U.S. District Judge Christopher Cooper, an Obama appointee, ruled in May that only Congress has the authority to rename the Kennedy Center and ordered the signage down by June 12. The same ruling blocked a planned two-year closure for renovations set to begin in July. The board's appeal to the D.C. Circuit was denied Friday after the court found the center had not shown it was likely to prevail on the merits.

The plaintiff

Rep. Joyce Beatty, D-Ohio, an ex officio member of the board, was the named plaintiff. She sued in December after Trump's hand-picked trustees voted to rebrand the venue as the "Donald J. Trump and John F. Kennedy Memorial Center for the Performing Arts," arguing the change required congressional approval. Beatty appeared in the plaza Friday and Saturday and posted a video from one of the center's great halls.

"Today's victory is the beginning of returning the Kennedy Center to the American people," Beatty said. "The rule of law prevailed, and that is worth celebrating."

The counter-argument

The Justice Department, in an emergency appeal, argued the timing was wasteful and that donor money was at stake. "It does not make sense to alter the Center's name and signage now, only to potentially revert the name again," government attorneys wrote, telling the court that "without the name, 'Trump' on the Building, our fundraising will not only come to a halt." The board's filing, in language that mirrored the president's own speech patterns, warned that Judge Cooper's parallel order against the two-year closure was leaving the building exposed to "life threatening structural damage like beams and parking garage ceilings that are rusted, and in serious danger of falling onto people below." "Indeed, total collapse!" the filing added.
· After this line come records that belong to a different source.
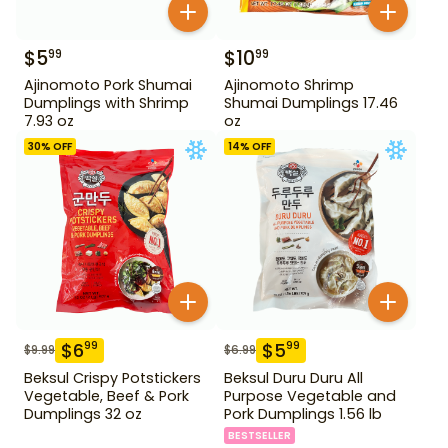
$
5
$
10
99
99
Ajinomoto Pork Shumai
Ajinomoto Shrimp
Dumplings with Shrimp
Shumai Dumplings 17.46
7.93 oz
oz
30
% OFF
14
% OFF
$
6
$
5
99
99
$
9.99
$
6.99
Beksul Crispy Potstickers
Beksul Duru Duru All
Vegetable, Beef & Pork
Purpose Vegetable and
Dumplings 32 oz
Pork Dumplings 1.56 lb
BESTSELLER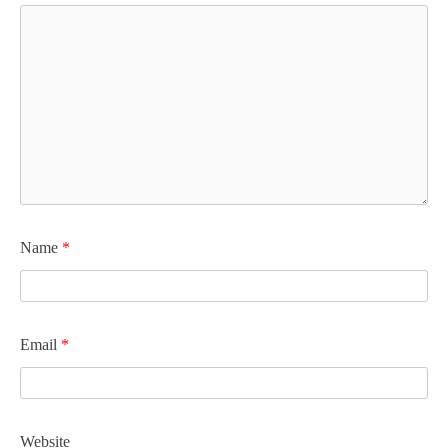
Name
*
Email
*
Website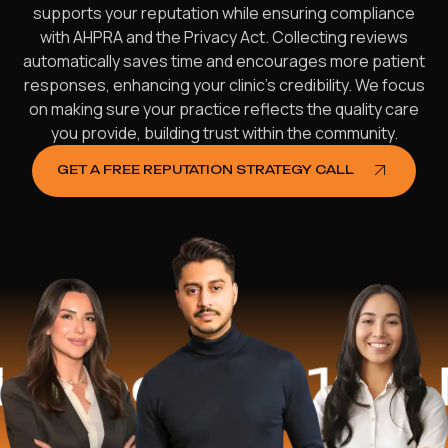
supports your reputation while ensuring compliance
with AHPRA and the Privacy Act. Collecting reviews
automatically saves time and encourages more patient
responses, enhancing your clinic’s credibility. We focus
on making sure your practice reflects the quality care
you provide, building trust within the community.
GET A FREE REPUTATION STRATEGY CALL
d
$16.2 Mill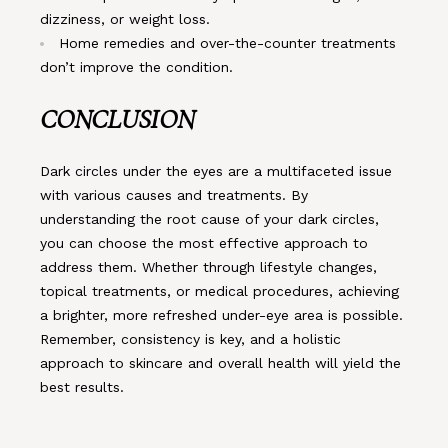
dizziness, or weight loss.
Home remedies and over-the-counter treatments
don’t improve the condition.
CONCLUSION
Dark circles under the eyes are a multifaceted issue
with various causes and treatments. By
understanding the root cause of your dark circles,
you can choose the most effective approach to
address them. Whether through lifestyle changes,
topical treatments, or medical procedures, achieving
a brighter, more refreshed under-eye area is possible.
Remember, consistency is key, and a holistic
approach to skincare and overall health will yield the
best results.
Cooper and the D.C. Circuit found those arguments insufficient to stay the order; the underlying appeal on the renaming itself is still pending.

Trump, who has called Judge Cooper part of the "Radical Left" and said the court would "rather see it DIE" than let him remake the venue, has suggested he will hand the Kennedy Center to Congress or shutter it on public-safety grounds. The center's calendar is sparse beyond a June 28 Mark Twain Award ceremony for Bill Maher.